Product kan niet met een pc worden verbonden.
Product wordt door de pc niet herkend.
  • Controleer of de driver actueel is. Zo nodig moet u de driver en/of uw besturingssysteem actualiseren.
USB-kabel defect.
  • Controleer de verbinding met een andere USB-kabel. Vervang de USB-kabel zo nodig.
USB-bus op het product defect.
  • Wendt u zich tot uw Hilti Service.
De micro-SD-kaart functioneert niet.
De micro-SD-kaart wordt niet herkend.
  • Controleer de werking van de micro-SD-kaart met een ander apparaat (bijv. een pc).
  • Gebruik een andere of nieuwe micro-SD-kaart. Wordt ook deze niet herkend, wendt u zich tot uw Hilti Service.
De micro-SD-kaart is niet leesbaar.
  • Controleer de micro-SD-kaart en de kaartsleuf in het meetgereedschap op vervuiling. Reinig deze voorzichtig met een droge, zachte borstel.
  • Indien het probleem blijft bestaan, wendt u zich tot de Hilti Service.

FCC-aanwijzing (van toepassing in de USA)/IC-aanwijzing (van toepassing in Canada)

Dit apparaat is tijdens testen binnen de limieten gebleven die in alinea 15 van de FCC-bepalingen voor digitale apparaten van klasse B zijn vastgelegd. Deze grenswaarden voorzien in een toereikende bescherming tegen storende straling bij de installatie in woongebieden. Dit soort apparaten genereert en gebruikt hoge frequenties en kan deze frequenties ook uitstralen. Wanneer ze niet volgens de instructies worden geïnstalleerd en gebruikt, kunnen ze daarom leiden tot storingen bij de radio-ontvangst.
Er kan echter niet worden gegarandeerd dat zich bij bepaalde installaties geen storingen kunnen voordoen. Indien dit apparaat storingen bij de radio- of televisieontvangst veroorzaakt, wat kan worden vastgesteld door het uit- en vervolgens weer inschakelen van het apparaat, is de gebruiker verplicht de storingen door middel van de volgende maatregelen op te heffen:
  • Richt de ontvangstantenne opnieuw uit of verplaats deze.
  • De afstand tussen het apparaat en de ontvanger vergroten.
  • Het apparaat op een stopcontact van een stroomkring aansluiten die niet overeenkomt met die van de ontvanger.
  • Vraag uw leverancier of een ervaren radio- of televisietechnicus om hulp.
Veranderingen of modificaties die niet uitdrukkelijk door Hilti zijn toegestaan, kunnen het recht van de gebruiker om het apparaat in bedrijf te nemen beperken.
Dit apparaat voldoet aan paragraaf 15 van de FCC-bepalingen en voldoet aan de in RSS-220 gedefinieerde eisen in combinatie met de RSS-Gen van IC.

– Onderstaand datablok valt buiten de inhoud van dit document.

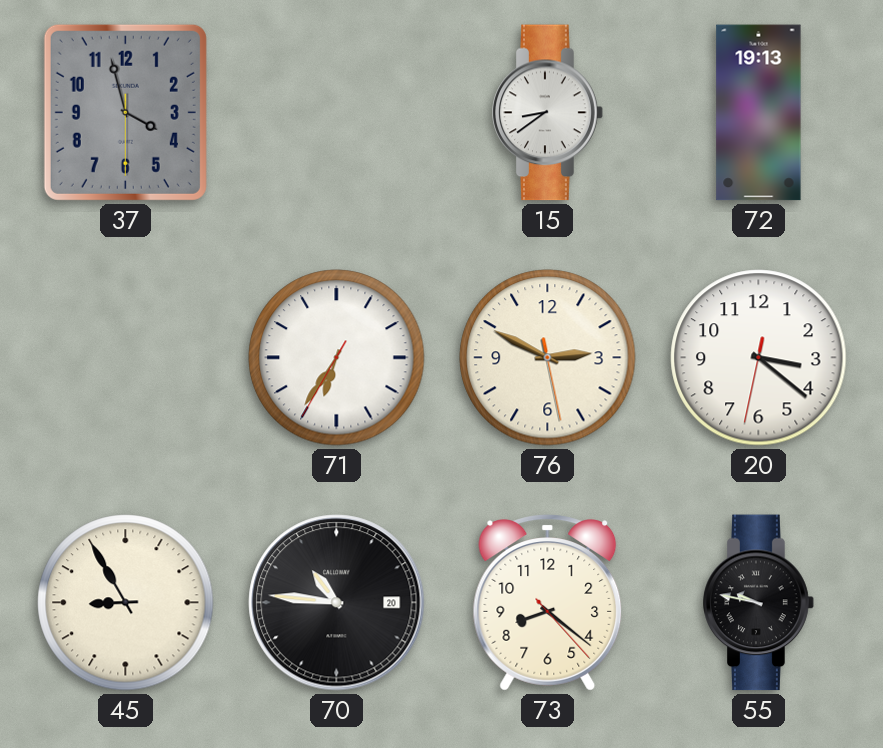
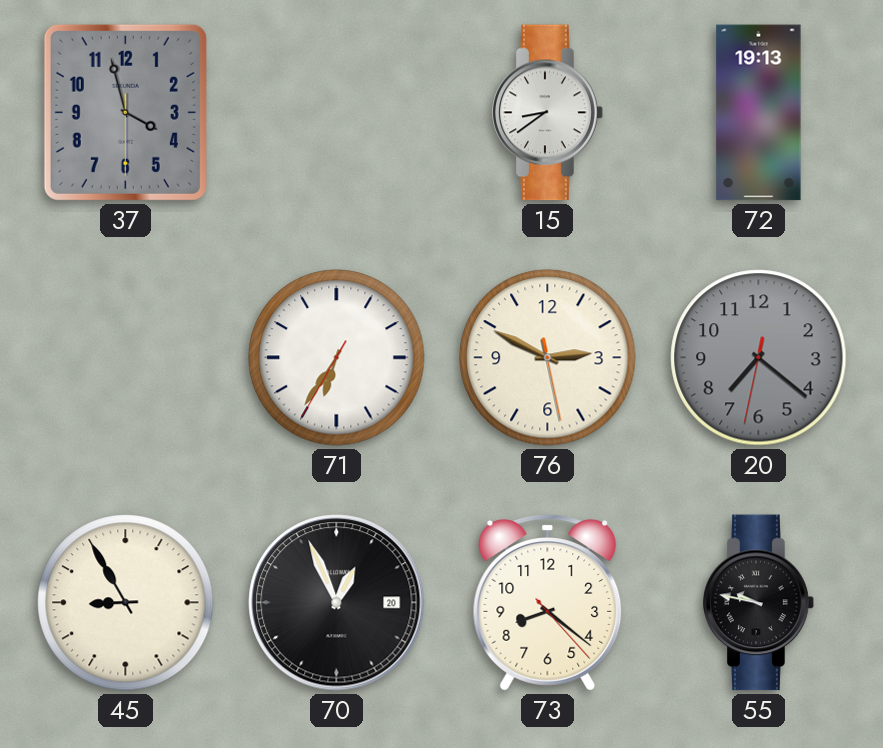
20: 3:21 -> 7:21
20 dial: white -> grey
70: 10:46 -> 12:56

Voor de ingebruikneming moet aan de twee volgende voorwaarden zijn voldaan:
  • Dit apparaat mag geen schadelijke straling veroorzaken.
  • Het apparaat moet alle stralingen opnemen, inclusief stralingen die voor een ongewenste werking zorgen.
Voor gebruikers in de USA: Het gebruik van dit apparaat is voorbehouden aan de wetshandhavingsinstanties, brandweer- en reddingsdiensten, wetenschappelijke onderzoeksinstituten, commerciële bouwondernemingen en particuliere partijen die in opdracht van deze groepen werken. Het gebruik door een andere partij geldt als een schending van 47 U.S.C. § 301 en kan tot ernstige straffen leiden.
Coördineringseisen
  1. UWB beeldvormende systemen vereisen een coördinatie door de FCC, voordat de uitrusting mag worden gebruikt. De gebruiker moet alle beperkingen ten aanzien van het gebruik van de uitrusting die het gevolg zijn van deze coördinatie in acht nemen.
  2. De gebruikers van UWB beeldvormende apparaten moeten gebruiksgebieden doorgeven aan de FCC Office of Engineering and Technology, dat deze informatie over de National Telecommunications and Information met de federale regering coördineert. De door de UWB-gebruiker beschikbaar gestelde informatie moet de naam, het adres en andere relevante contactgegevens van de gebruiker, het/de gewenste geografische gebruiksgebied(en) en het FCC-ID-nummer en andere nomenclatuur van het UWB-apparaat bevatten. Wanneer het beeldvormende apparaat voor mobiele toepassingen is bestemd, kan het bij het geografische gebruiksgebied om de staten of de districten gaan waarin het apparaat wordt gebruikt. De gebruiker van een beeldvormende systeem voor het stationaire gebruik moet een bepaalde geografische locatie of het adres aangeven waarop het apparaat moet worden gebruikt. Deze informatie moet naar de afdeling voor frequentiecoördinatie, OET, Federal Communications Commission, onder het in 47 CFR 0.401 (a) aangegeven adres van het FCC-hoofdkantoor, ATTN: UWB Coordination, worden gestuurd.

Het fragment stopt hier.